- The MCP tools I implemented, along with the JaCoCo parser that was given to us, was a SpotBugs parser for static analysis. I also used some of the GitHub MCP tools, such as create_or_update_file, create_branch, and create_pull_request.
- To setup, all you really need are my MCP server + tools and GitHub MCP server + tools. The pom.xml file is already configured in my case, but it should, theoretically, be able to be configured by the AI Agent if implementations are missing.
- Troubleshooting can be found in the tester.prompt.md file.
This project was very interesting because I gained hands-on experience with using AI agents. Before this course, I had no experience with software testing and very little experience coding with AI agents, so combining the two was very cool for me. Overall, I found out how frustrating it is to work with AI agents. My methodology was to build a prompt slowly over time, slightly increasing the load and costs that the AI agents had to bear. This lined up well with how the project instructions were structured. For example, I first created a 20-line java class to test my tools as well as GitHub's. Slowly, I added more code and transitioned to the petclinic project. Even then, I decided that it wouldn't be feasible to write tests for the entire source code: there's too much and I frequently ran out of tokens in the context window. In an effort to showcase a real working product, I prompted the agent to only write tests for the Owner class. Through this process, I had to make adjustments to my prompt so that it wouldn't be too expensive (timewise or tokenwise).
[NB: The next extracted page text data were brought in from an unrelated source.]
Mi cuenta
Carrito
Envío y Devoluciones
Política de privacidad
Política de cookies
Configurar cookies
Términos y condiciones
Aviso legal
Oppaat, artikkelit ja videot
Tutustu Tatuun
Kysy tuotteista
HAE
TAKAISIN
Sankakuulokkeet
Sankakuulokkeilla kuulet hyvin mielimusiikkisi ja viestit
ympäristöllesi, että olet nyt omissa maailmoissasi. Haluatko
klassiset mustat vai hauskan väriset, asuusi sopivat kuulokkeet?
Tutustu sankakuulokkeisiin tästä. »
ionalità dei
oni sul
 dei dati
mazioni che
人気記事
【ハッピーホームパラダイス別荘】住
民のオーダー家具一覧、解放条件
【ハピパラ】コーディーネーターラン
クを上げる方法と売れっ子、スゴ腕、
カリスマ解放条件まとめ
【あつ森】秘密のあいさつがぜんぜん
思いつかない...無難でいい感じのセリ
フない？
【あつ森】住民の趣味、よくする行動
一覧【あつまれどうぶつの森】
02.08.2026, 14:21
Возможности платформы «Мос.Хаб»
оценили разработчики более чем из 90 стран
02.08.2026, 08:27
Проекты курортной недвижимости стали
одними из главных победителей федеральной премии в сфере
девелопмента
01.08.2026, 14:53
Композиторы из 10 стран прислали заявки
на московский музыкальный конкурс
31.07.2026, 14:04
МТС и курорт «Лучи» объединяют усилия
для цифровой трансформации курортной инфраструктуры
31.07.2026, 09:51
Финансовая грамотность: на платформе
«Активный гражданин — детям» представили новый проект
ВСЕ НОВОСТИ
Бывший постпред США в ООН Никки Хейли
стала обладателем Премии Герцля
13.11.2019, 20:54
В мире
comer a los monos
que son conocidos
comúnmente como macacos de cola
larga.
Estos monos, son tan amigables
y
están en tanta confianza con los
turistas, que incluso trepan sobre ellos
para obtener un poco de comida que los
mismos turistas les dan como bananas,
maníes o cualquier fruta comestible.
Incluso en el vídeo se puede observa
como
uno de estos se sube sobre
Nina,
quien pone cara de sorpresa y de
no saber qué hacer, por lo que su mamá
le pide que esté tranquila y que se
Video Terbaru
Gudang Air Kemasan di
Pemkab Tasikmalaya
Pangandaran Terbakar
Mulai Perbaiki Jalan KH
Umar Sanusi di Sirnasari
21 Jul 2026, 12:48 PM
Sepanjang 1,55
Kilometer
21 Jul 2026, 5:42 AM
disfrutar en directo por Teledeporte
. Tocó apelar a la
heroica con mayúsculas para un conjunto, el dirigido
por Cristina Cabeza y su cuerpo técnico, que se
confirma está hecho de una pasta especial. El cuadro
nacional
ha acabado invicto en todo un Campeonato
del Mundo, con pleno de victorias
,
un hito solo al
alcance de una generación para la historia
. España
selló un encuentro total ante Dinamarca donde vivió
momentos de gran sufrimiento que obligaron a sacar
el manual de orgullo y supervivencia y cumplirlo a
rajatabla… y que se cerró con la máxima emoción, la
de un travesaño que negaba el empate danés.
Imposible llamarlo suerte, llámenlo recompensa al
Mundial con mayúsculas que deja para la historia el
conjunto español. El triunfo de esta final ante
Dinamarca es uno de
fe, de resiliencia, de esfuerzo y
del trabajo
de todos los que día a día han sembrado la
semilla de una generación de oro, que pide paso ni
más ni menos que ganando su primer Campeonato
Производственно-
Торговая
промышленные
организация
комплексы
It took a really long time to get a working product on a large codebase like the petclinic. AI-assisted development was a fascinating sector of software development to enter into because I always hear online that this is where the field is headed. If you don't know how to code with AI, lots of people will say you won't do very well. My view on it is that AI made this project run 100x smoother than if I were trying to do this all by myself. It could run test cases, create feature branches, and create pull requests really easily and much quicker than if a single person or even group of people were assigned the same task. However, the idea of prompt engineering comes into play. If you don't give the AI Agent enough context, it can get lost or not know what to do. I tried to implement a feature to create pull requests, but it seems unfeasible. This is because in order for the content of a file to actually change, you have to select that button yourself after the agemt makes those changes. Because of this, the pull requests generated are empty and don't contain changes in the test classes. If I had more time, I would try to figure out a way to solve this while maintaining 100% autonomy. In terms of things I learned, I definitely learned context engineering and patience. I also learned about GitHub's vast suite of MCP server tools which I am open to using in the future.
The prompt I used to start the execution varied a lot. It was really frustrating at times, because sometimes the agent could infer and do the right thing without me explicitly saying, otherwise it couldn't.